Sinogrime pointed to the reversal of a long one-sided and humiliating musical exchange between the West and China. A 2011 performance by the New-York based Chinese pianist Lang Lang at a White House state dinner in honour of China’s President, Hu Jintao, also reflects this. Lang Lang performed the Korean War anthem “My Motherland”, whose original lyrics boast “we deal with wolves with guns” — an explicit reference to the U.S. As Lang Lang wrote in a blog post the following night, “I was telling them about a powerful China and a unified Chinese people.”
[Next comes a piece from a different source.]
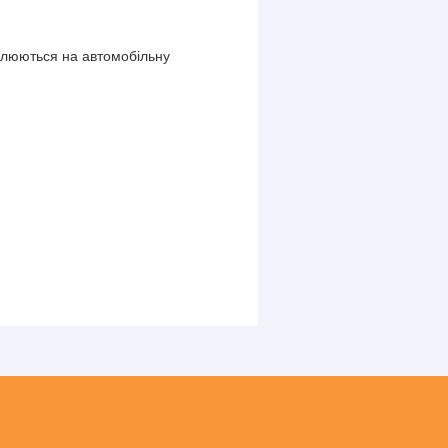
іплюються на автомобільну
Beyond delighting the Chinese delegates present, it is remarkable just how Lang Lang’s performance managed to channel the political intent of Beijing. This is a pianist who is celebrated in endorsement contracts that stretch from Adidas to Montblanc. Why does the music of the People’s Republic continue to exert such a nationalist project in the reform period? Unveiling the entwined relationship between market and state is crucial to understanding the drivers behind Chinese pop culture. The state still engages in the direct fostering of Sinopop. But parallel to overt policy, the state also deploys its silent control through the market itself.
Pop sounds from the People’s Republic of China walk a fine line between dabbling in adventurous experimentalism, selling out to the lure of big business, and negotiating political pressures. When I visited the capital last year, the finishing touches were being put to Beijing’s Dada club, which had already started hyping appearances from a whole host of dubstep pioneers including Pinch and Kode9. Meanwhile the vast National Centre for the Performing Arts, nicknamed ‘the Egg’ for its organic, titanium architecture, was featuring an evening of patriotic opera. One night in Beijing offers a kaleidoscope of incongruities, from manic pop-stardom to triumphalist hipsterdom.